Amélie is a waitress, living a relatively normal, everyday life. That can quickly become mundane. Amélie finds ways to create her own little thrills and surprises in life and finds true purpose and reward in helping others. When life becomes too mundane, that’s precisely what’s needed—a true purpose. You find something outside of your usual surroundings, go beyond your comfort zone and discover something new about yourself. Maybe there’s some risk, but the reward at the end is usually much greater. Meeting new people, doing new things, helping others–that’s what keeps life interesting and exciting, and it erases the mundane and allows you to spread true greatness, infusing it with the world. That possibility gives audiences hope and inspiration to change the mundane of their lives into their own little thrills.
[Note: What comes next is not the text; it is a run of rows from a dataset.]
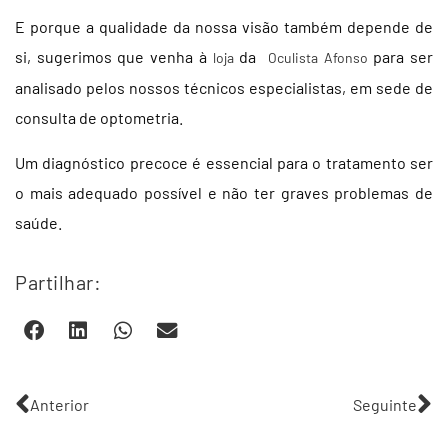
E porque a qualidade da nossa visão também depende de
si, sugerimos que venha à
da
para ser
loja
Oculista Afonso
analisado pelos nossos técnicos especialistas, em sede de
consulta de optometria.
Um diagnóstico precoce é essencial para o tratamento ser
o mais adequado possível e não ter graves problemas de
saúde.
Partilhar:
Anterior
Seguinte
My absolute favorite scene of the entire film is when Amélie walks with the blind man, quickly explaining to him everything she sees in vivid detail. She sounds hurried, but it’s because she’s so excited, and the man soaks everything in with wonder, fascination and a smile. She really does do him a kind service, and then just as quickly as she helped him, she’s gone, leaving him at the metro and bidding him farewell. Sharing the world with someone who cannot see or even enjoy it in the same way you can is something truly special, and one-of-a-kind.
I think that’s why Amélie is so popular. She’s one-of-a-kind. She’s relatable because she’s shy and lonely and uncertain, but she makes a choice to change all of that, and she manages to find love and happiness because of it. Being brave means doing what scares you, and Amélie overcame her fears and got back in the world when she’d been isolated from it most of her life.